Coryell: IT to cut down on printer usage, costs

Chief+Information+Officer+Brett+Coryell+talks+to+faculty+during+a+University+Council+meeting+Sept.+9.+The+information+technology+department+spends+around+%24750%2C000+a+year+on+printing%2C+Coryell+said.

Chief Information Officer Brett Coryell talks to faculty during a University Council meeting Sept. 9. The information technology department spends around $750,000 a year on printing, Coryell said.

By Margaret Maka

Students, faculty and staff may see less printers next year as NIU plans to cut down on the amount of material printed to save costs.

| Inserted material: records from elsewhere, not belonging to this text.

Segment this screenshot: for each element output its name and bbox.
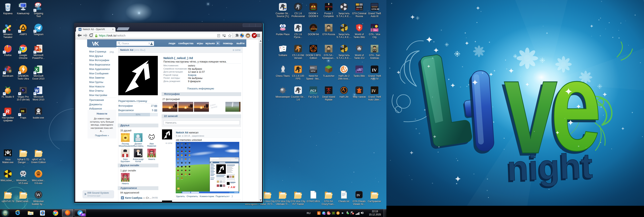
svg-text:99: 99	[21, 109, 24, 113]
svg-text:IV: IV	[372, 89, 376, 93]
svg-text:GTA III: GTA III	[372, 8, 379, 10]
svg-text:W: W	[36, 192, 40, 197]
svg-text:P: P	[36, 47, 38, 51]
svg-text:DOOM: DOOM	[310, 28, 317, 30]
svg-text:FC3: FC3	[310, 89, 316, 92]
svg-text:R: R	[6, 109, 10, 114]
svg-text:GRAND: GRAND	[356, 6, 362, 8]
svg-text:MW: MW	[310, 69, 316, 72]
svg-text:RT: RT	[327, 92, 330, 94]
svg-text:IV: IV	[372, 67, 377, 72]
svg-text:2: 2	[345, 67, 346, 69]
svg-text:Vice: Vice	[374, 29, 377, 31]
svg-text:X: X	[35, 67, 38, 72]
svg-text:.7: .7	[324, 214, 325, 215]
svg-text:night: night	[506, 146, 593, 188]
svg-text:NFS: NFS	[310, 66, 314, 69]
svg-text:2: 2	[328, 7, 329, 10]
svg-text:IV: IV	[356, 194, 360, 197]
svg-text:VK: VK	[92, 41, 99, 47]
svg-text:W: W	[35, 88, 38, 93]
svg-text:9: 9	[8, 91, 10, 94]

Departments will have the option to consolidate all of their personal printers into fewer print devices, Chief Information Officer Brett Coryell said at a University Council meeting Wednesday. It’s not easy to determine exactly how much NIU spends on printing because the printing operations are distributed over many different departments, but the paper costs for Information Technology Services department, which prints admissions brochures and similar items, alone are around $750,000 a year, Coryell said.

“We see in the labs where we have printers just reams and reams of paper every week that are never even picked up off the printers,” Coryell said. “They get printed and never collected.”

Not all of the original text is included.